Health Oversight Activities: We may disclose medical information
to an agency providing health oversight for oversight activities
authorized by law, including audits, civil, administrative, or criminal
investigations or proceedings, inspections, licensure or disciplinary
actions, or other authorized activities.
Law Enforcement: Under certain circumstances, we may disclose health
information to law enforcement officials. These circumstances include
reporting required by certain laws (such as the reporting of certain
type of wounds), pursuant to certain subpoenas or court orders,
reporting limited information concerning identification and location
at the request of a law enforcement official, reports regarding
suspected victims of crimes at the request of a law enforcement
official, reporting death, crimes on our premises, and crimes in
emergencies.
4. YOUR INDIVIDUAL RIGHTS
You have a Right to:
1. Look at or get copies of your medical information. You may request
that we provide copies in a format other than photocopies. We will
use the format you request unless it is not practical for us to
do so. You must make your request in writing. You may get the form
to request access by using the contact information listed at the
end of this notice. You may also request access by sending a letter
to the contact person listed at the end of this notice. If you request
copies, we will charge you $.50 for each page and postage if you
wan the copies mailed to you. Contact us using the information listed
at the end of this notice for a full explanation of our fee structure.

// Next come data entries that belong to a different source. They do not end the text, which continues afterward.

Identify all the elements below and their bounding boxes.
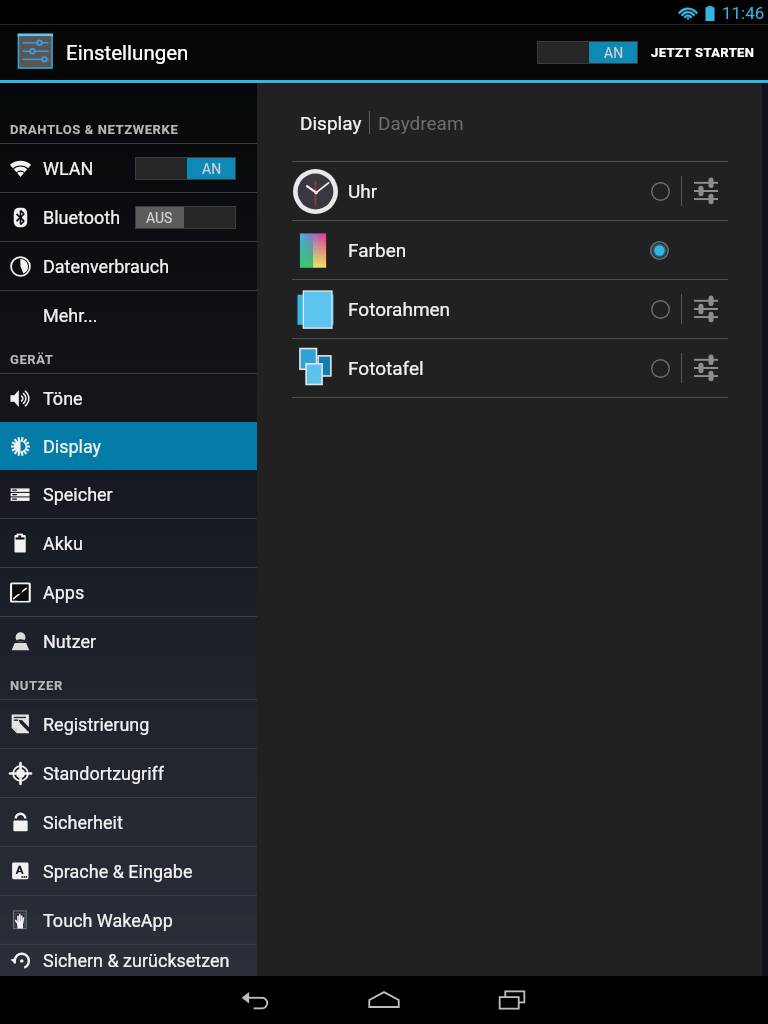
button[interactable]: Daydream: [378, 112, 464, 134]
staticText: Mehr...: [43, 305, 98, 326]
staticText: GERÄT: [10, 352, 54, 367]
button[interactable]: Einstellungen: [15, 31, 189, 75]
button[interactable]: Sprache & Eingabe: [0, 847, 257, 895]
button[interactable]: Mehr...: [0, 291, 257, 339]
button[interactable]: Datenverbrauch: [0, 242, 257, 290]
button[interactable]: Töne: [0, 374, 257, 422]
staticText: Farben: [348, 239, 407, 261]
button[interactable]: Farben: [257, 221, 762, 279]
button[interactable]: Nutzer: [0, 617, 257, 665]
button[interactable]: Home: [360, 976, 408, 1024]
staticText: WLAN: [43, 158, 94, 179]
staticText: Standortzugriff: [43, 763, 165, 784]
staticText: Nutzer: [43, 631, 97, 652]
staticText: Registrierung: [43, 714, 150, 735]
staticText: AUS: [146, 210, 173, 226]
staticText: Apps: [43, 582, 85, 603]
button[interactable]: Uhr: [257, 162, 762, 220]
button[interactable]: WLAN: [0, 144, 257, 192]
button[interactable]: Display: [300, 112, 362, 134]
button[interactable]: Settings for Uhr: [694, 178, 718, 204]
staticText: Töne: [43, 388, 83, 409]
staticText: Sichern & zurücksetzen: [43, 950, 230, 971]
button[interactable]: Select Fototafel: [642, 350, 678, 386]
button[interactable]: Select Uhr: [642, 173, 678, 209]
staticText: 11:46: [722, 3, 765, 23]
button[interactable]: AN: [537, 41, 638, 64]
staticText: AN: [202, 161, 222, 177]
staticText: Datenverbrauch: [43, 256, 170, 277]
staticText: NUTZER: [10, 678, 63, 693]
staticText: Bluetooth: [43, 207, 121, 228]
button[interactable]: Back: [232, 976, 280, 1024]
button[interactable]: Settings for Fotorahmen: [694, 296, 718, 322]
staticText: Fotorahmen: [348, 298, 451, 320]
button[interactable]: Touch WakeApp: [0, 896, 257, 944]
staticText: Sicherheit: [43, 812, 123, 833]
staticText: Display: [300, 112, 362, 134]
button[interactable]: Settings for Fototafel: [694, 355, 718, 381]
button[interactable]: JETZT STARTEN: [638, 45, 768, 60]
staticText: JETZT STARTEN: [651, 45, 755, 60]
staticText: Touch WakeApp: [43, 910, 173, 931]
button[interactable]: Apps: [0, 568, 257, 616]
staticText: Sprache & Eingabe: [43, 861, 193, 882]
button[interactable]: Bluetooth: [0, 193, 257, 241]
button[interactable]: Recents: [488, 976, 536, 1024]
button[interactable]: AN: [135, 157, 236, 180]
staticText: Daydream: [378, 112, 464, 134]
button[interactable]: Fototafel: [257, 339, 762, 397]
staticText: Einstellungen: [66, 41, 189, 65]
button[interactable]: Display: [0, 422, 257, 470]
staticText: AN: [604, 45, 624, 61]
button[interactable]: Select Fotorahmen: [642, 291, 678, 327]
button[interactable]: Speicher: [0, 470, 257, 518]
button[interactable]: Registrierung: [0, 700, 257, 748]
staticText: Fototafel: [348, 357, 424, 379]
staticText: Speicher: [43, 484, 113, 505]
button[interactable]: Sicherheit: [0, 798, 257, 846]
staticText: DRAHTLOS & NETZWERKE: [10, 122, 179, 137]
staticText: Uhr: [348, 180, 378, 202]
button[interactable]: Fotorahmen: [257, 280, 762, 338]
button[interactable]: Standortzugriff: [0, 749, 257, 797]
button[interactable]: Select Farben: [641, 232, 677, 268]
button[interactable]: Sichern & zurücksetzen: [0, 945, 257, 976]
button[interactable]: AUS: [135, 206, 236, 229]
button[interactable]: Akku: [0, 519, 257, 567]
staticText: Display: [43, 436, 102, 457]
staticText: Akku: [43, 533, 83, 554]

2. Receive a list of all the times we or our business associates
shared your medical information for purposes other than treatment,
payment, and health care operations and other specified exceptions.
3. Request that we place additional restrictions on our use or disclosure
of your medical information. We are not requested to agree to these
additional restrictions, but if we do, we will abide by our agreement
(except in the case of an emergency).
4. Request that we communicate with you about your medical information
by different means or to different locations. Your request that
we communicate your medical information to you by different means
or at different locations must be made in writing to the contact
person listed at the end of this notice.
5. Request that we change your medical information. We may deny
your request if we did not create the information you want changed
or for certain other reasons. If we dent your request, we will provide
you a written explanation. You may respond with a statement of disagreement
that will be added to the information you wanted changes. If we
accept your request to change the information, we will make reasonable
efforts to tell others, including people you name, of the change
and to include the changes in any future sharing of that information.

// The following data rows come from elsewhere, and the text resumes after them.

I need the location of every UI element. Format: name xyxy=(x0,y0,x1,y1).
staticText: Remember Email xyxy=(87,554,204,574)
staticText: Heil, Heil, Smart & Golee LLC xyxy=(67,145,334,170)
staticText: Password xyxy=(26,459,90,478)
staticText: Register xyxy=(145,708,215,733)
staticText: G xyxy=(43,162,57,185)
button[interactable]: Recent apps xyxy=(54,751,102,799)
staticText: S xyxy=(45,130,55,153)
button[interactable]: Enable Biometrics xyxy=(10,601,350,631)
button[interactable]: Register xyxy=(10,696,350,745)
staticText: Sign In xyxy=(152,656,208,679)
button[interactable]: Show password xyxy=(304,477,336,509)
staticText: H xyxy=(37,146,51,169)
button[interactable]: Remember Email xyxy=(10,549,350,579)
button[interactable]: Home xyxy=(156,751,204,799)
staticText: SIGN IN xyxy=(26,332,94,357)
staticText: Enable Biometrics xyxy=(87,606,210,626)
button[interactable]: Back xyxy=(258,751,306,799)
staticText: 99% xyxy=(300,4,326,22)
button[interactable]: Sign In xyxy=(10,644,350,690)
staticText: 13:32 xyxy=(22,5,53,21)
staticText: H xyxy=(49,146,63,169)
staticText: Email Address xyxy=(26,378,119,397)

6. If you have received this notice electronically, and wish to
receive a paper copy, you may have the right to obtain a paper copy
by making a request in writing to the Privacy Officer at your office.
QUESTIONS AND COMPLAINTS
If you have any questions about this notice or if you think that
we may have violated your privacy rights, please contact us. You
may also submit a written complaint to the U.S. Department of Health
and Human Services. We will provide you with the address to file
your complaint with the U.S. Department of Health and Human Services.
We will not retaliate in any way if you choose to file a complaint.